§ **Problem details**
Your job is to return every line in the data holding the string "target".

§ **Input records**
%%
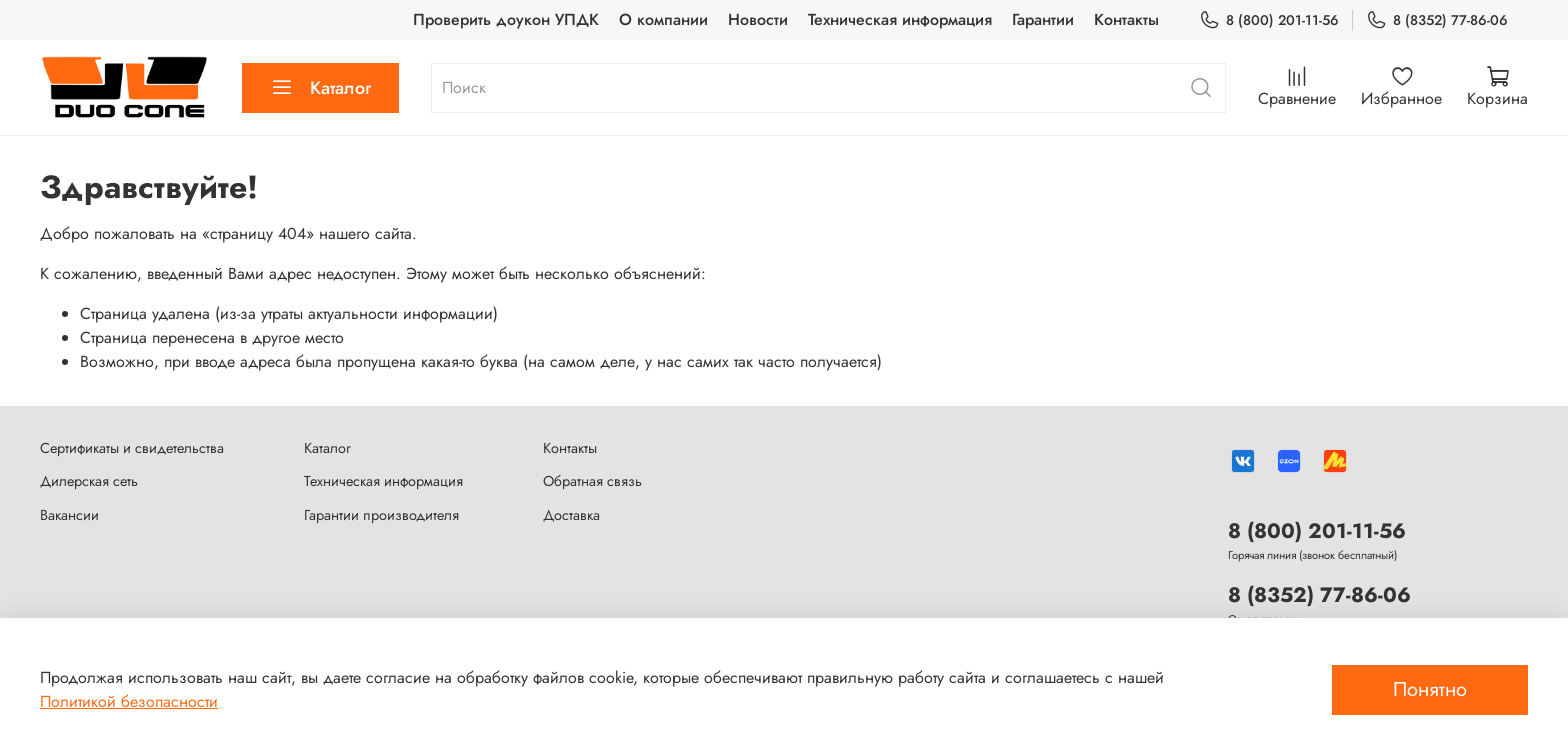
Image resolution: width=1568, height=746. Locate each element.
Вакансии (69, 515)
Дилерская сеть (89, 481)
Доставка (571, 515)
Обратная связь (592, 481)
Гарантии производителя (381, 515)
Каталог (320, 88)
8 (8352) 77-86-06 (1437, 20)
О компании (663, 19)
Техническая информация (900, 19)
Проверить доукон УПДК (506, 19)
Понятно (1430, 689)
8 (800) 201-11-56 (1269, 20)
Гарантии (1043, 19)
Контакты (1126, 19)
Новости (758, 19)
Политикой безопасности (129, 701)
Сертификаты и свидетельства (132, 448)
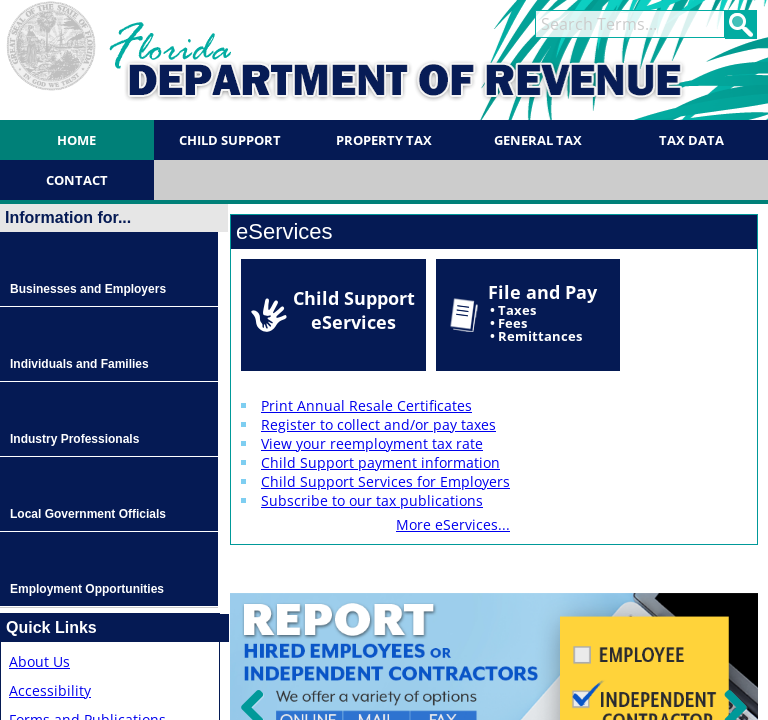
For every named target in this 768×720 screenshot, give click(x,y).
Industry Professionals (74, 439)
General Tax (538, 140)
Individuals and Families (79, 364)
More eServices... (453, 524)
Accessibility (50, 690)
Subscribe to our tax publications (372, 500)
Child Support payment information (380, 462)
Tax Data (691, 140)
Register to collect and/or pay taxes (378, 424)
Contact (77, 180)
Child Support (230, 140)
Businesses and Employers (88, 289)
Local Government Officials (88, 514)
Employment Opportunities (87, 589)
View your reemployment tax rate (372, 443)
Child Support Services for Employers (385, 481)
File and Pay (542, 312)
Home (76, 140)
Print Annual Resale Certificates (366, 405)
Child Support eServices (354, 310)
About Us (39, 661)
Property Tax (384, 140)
%%
%%
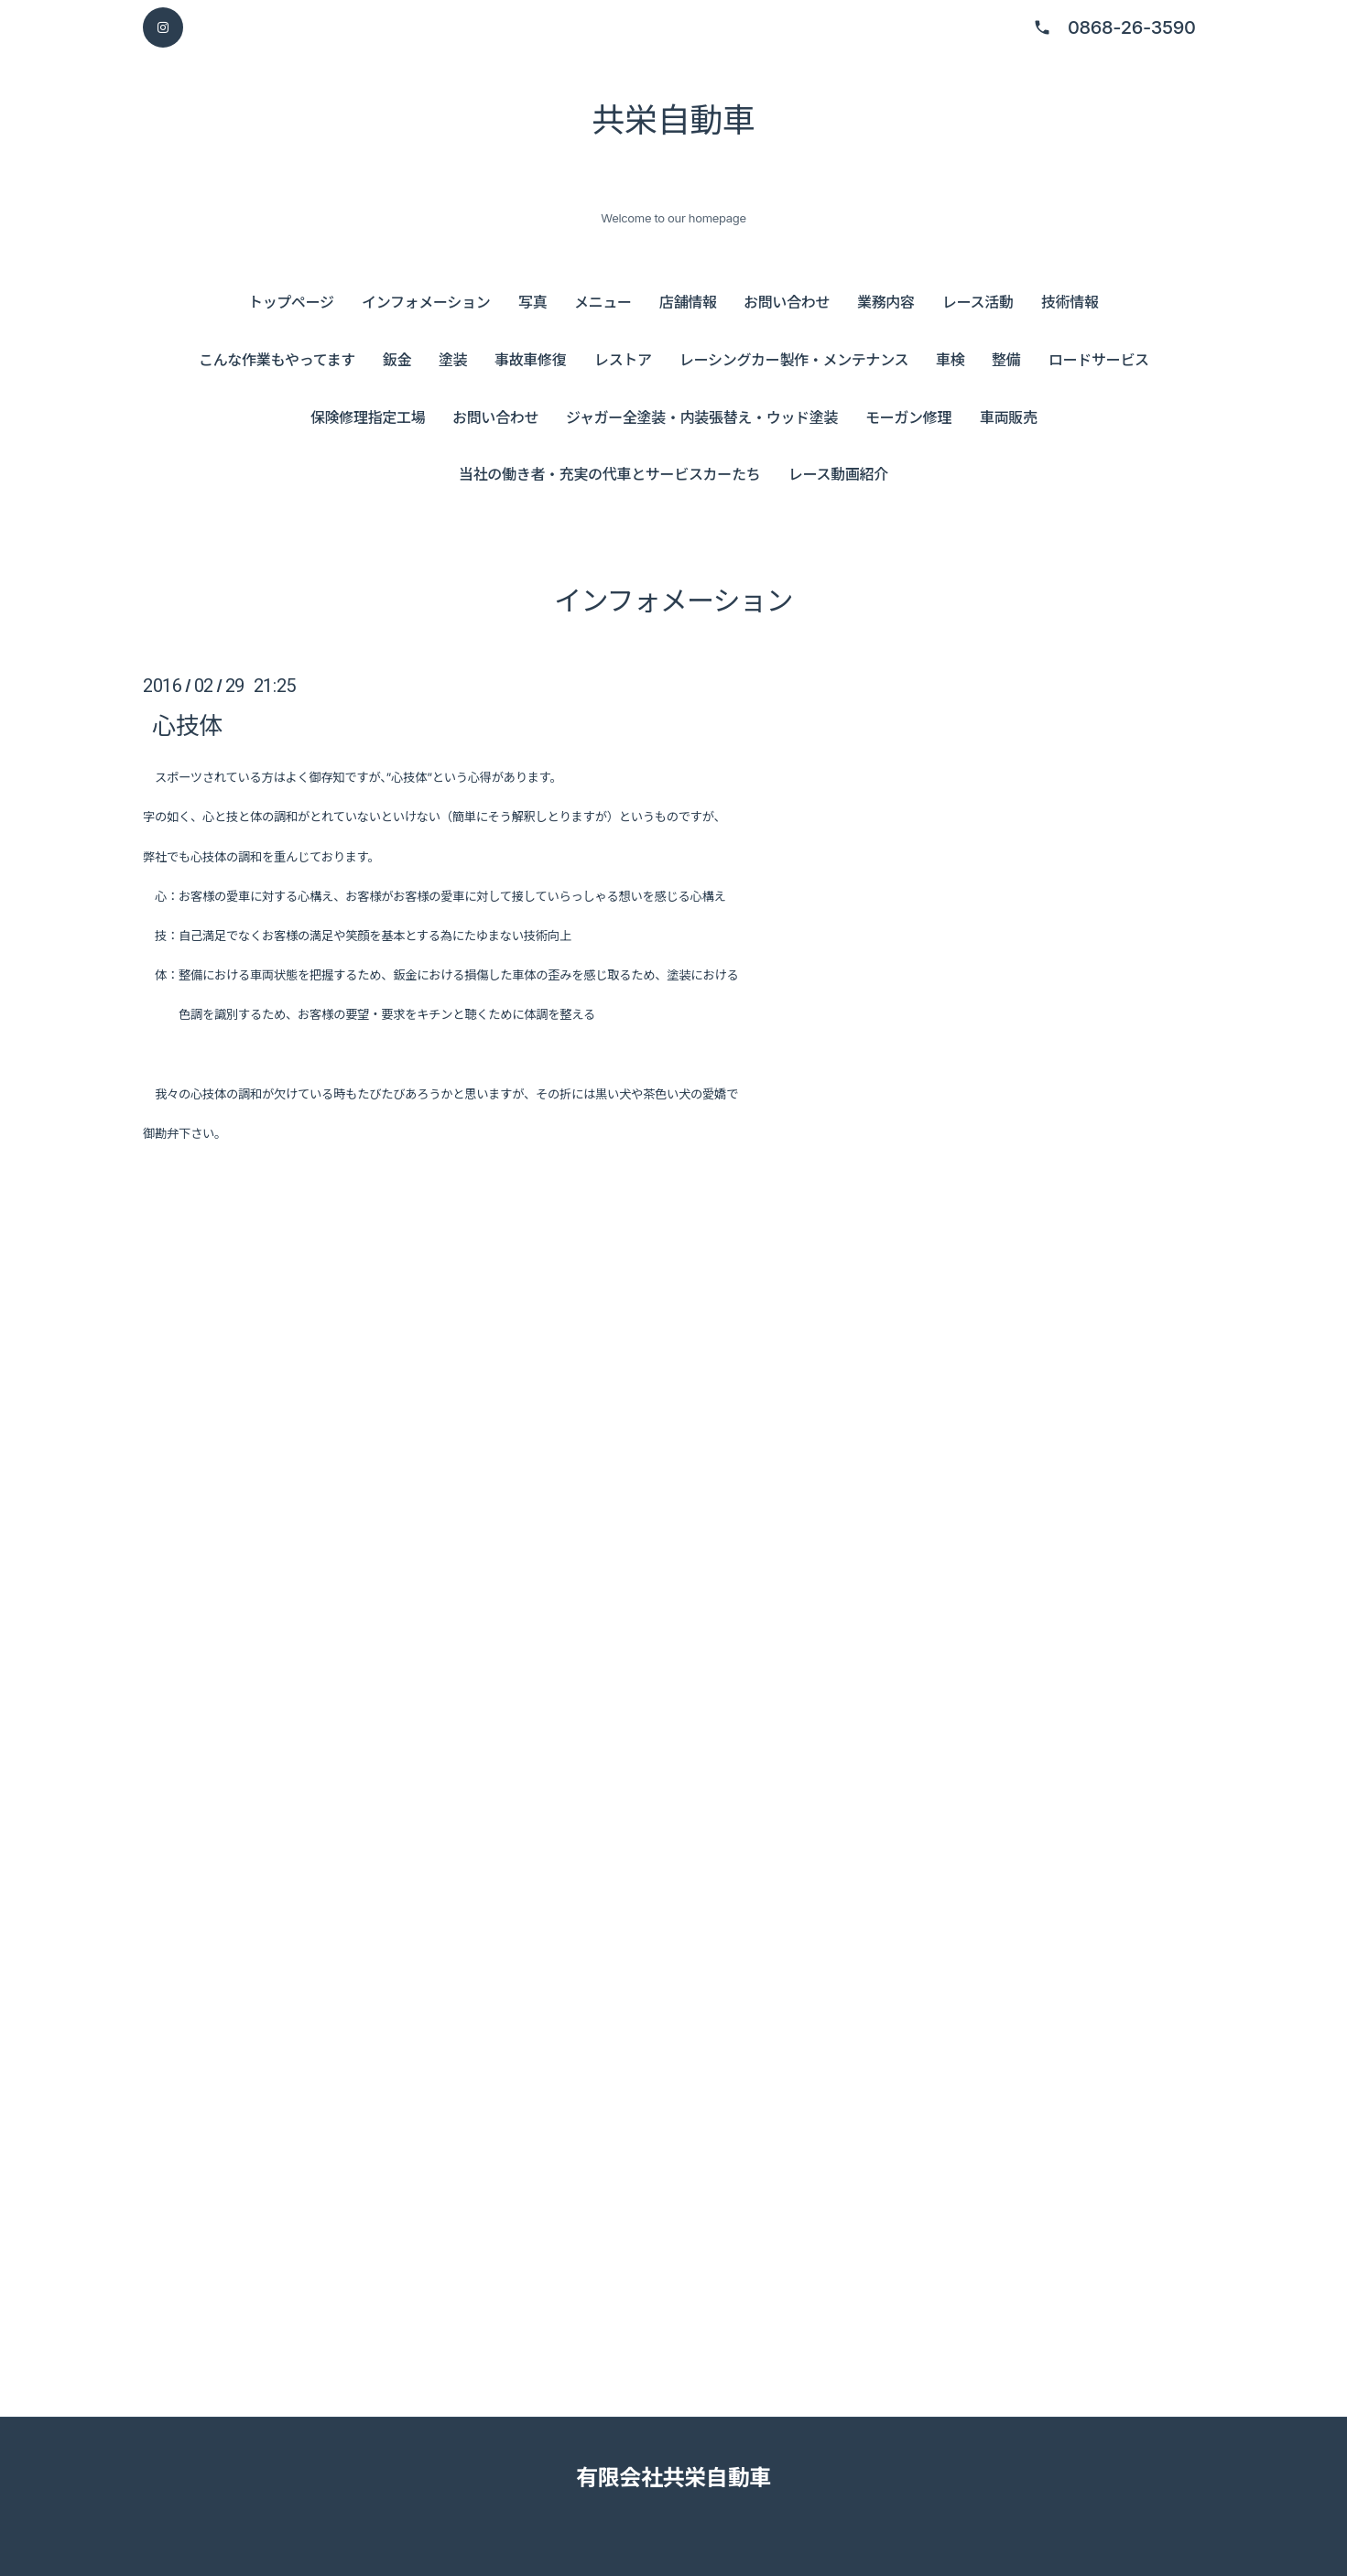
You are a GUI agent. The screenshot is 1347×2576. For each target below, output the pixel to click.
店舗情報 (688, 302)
%%
§ **Expected answer**
For every named target in this 768×720 screenshot, give click(x,y).
You are a GUI agent. The screenshot is 1347×2576. For each target below, output the pixel to click.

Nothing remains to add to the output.